++++ DATA EXTRACT
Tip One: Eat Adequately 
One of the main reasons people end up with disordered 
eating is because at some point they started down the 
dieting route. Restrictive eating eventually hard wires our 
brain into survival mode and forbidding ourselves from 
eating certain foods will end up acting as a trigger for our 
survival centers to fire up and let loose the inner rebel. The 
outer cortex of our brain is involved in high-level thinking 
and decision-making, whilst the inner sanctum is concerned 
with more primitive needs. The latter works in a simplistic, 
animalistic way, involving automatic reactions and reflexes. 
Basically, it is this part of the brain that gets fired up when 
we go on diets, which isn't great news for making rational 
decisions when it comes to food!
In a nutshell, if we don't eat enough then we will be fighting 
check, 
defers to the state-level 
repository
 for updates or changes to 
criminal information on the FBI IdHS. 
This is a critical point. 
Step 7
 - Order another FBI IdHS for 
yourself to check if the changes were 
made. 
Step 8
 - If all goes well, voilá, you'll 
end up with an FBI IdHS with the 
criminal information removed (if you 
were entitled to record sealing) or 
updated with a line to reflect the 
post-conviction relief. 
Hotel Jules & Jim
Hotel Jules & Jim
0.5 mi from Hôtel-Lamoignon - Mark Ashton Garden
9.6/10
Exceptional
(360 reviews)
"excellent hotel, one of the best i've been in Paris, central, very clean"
++++++++
++++ DATA EXTRACT
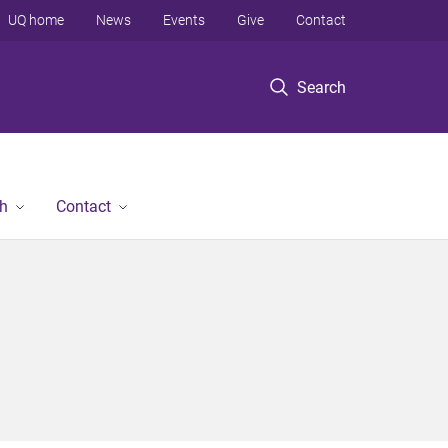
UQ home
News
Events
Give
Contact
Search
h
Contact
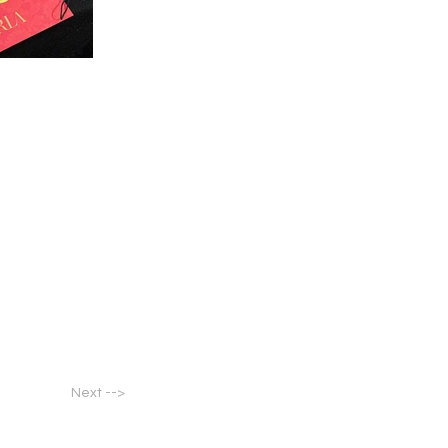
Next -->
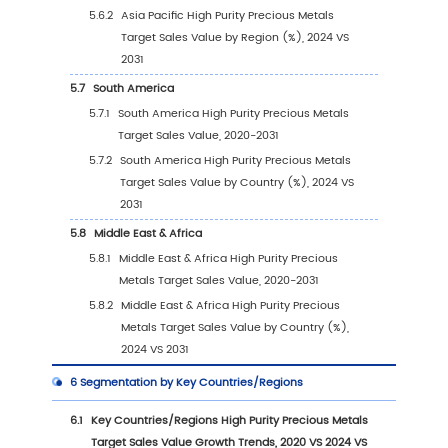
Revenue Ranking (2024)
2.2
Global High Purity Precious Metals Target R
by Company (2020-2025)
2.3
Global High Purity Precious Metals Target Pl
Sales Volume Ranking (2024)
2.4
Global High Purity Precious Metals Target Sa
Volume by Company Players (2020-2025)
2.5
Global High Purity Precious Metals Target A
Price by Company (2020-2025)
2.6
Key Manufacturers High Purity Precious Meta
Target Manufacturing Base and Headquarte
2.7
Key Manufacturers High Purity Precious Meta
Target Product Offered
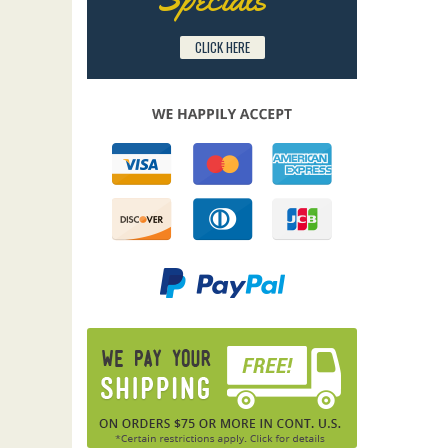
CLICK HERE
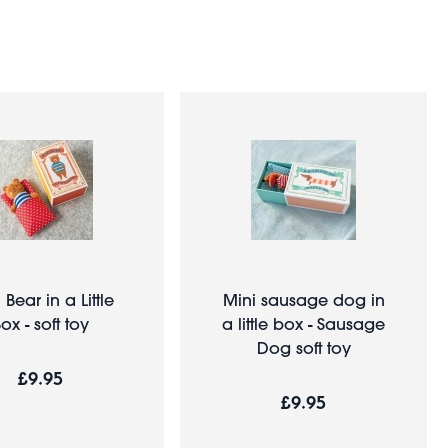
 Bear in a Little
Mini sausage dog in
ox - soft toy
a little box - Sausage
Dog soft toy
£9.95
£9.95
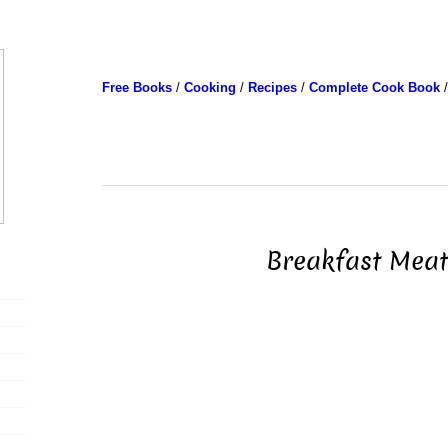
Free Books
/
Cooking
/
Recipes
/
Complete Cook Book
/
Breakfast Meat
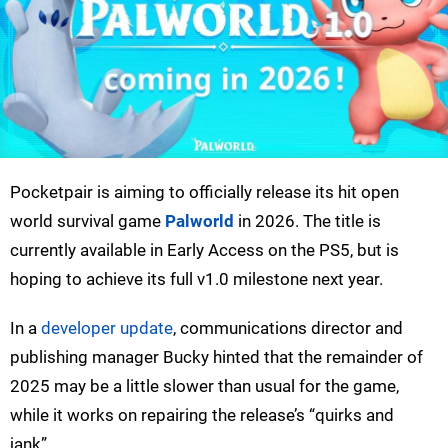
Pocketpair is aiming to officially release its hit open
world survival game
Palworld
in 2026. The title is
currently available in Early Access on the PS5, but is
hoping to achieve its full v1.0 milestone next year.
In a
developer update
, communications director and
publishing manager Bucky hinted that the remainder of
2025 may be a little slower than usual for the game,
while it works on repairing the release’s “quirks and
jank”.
++++++++
THE TASK
The entries above hold a line with "criminal information on the FBI IdHS." and a later line with "hotel, one of". Write out exactly those lines and all lines between, nothing more.

ANSWER BELOW
criminal information on the FBI IdHS. 
This is a critical point. 
Step 7
 - Order another FBI IdHS for 
yourself to check if the changes were 
made. 
Step 8
 - If all goes well, voilá, you'll 
end up with an FBI IdHS with the 
criminal information removed (if you 
were entitled to record sealing) or 
updated with a line to reflect the 
post-conviction relief. 
Hotel Jules & Jim
Hotel Jules & Jim
0.5 mi from Hôtel-Lamoignon - Mark Ashton Garden
9.6/10
Exceptional
(360 reviews)
"excellent hotel, one of the best i've been in Paris, central, very clean"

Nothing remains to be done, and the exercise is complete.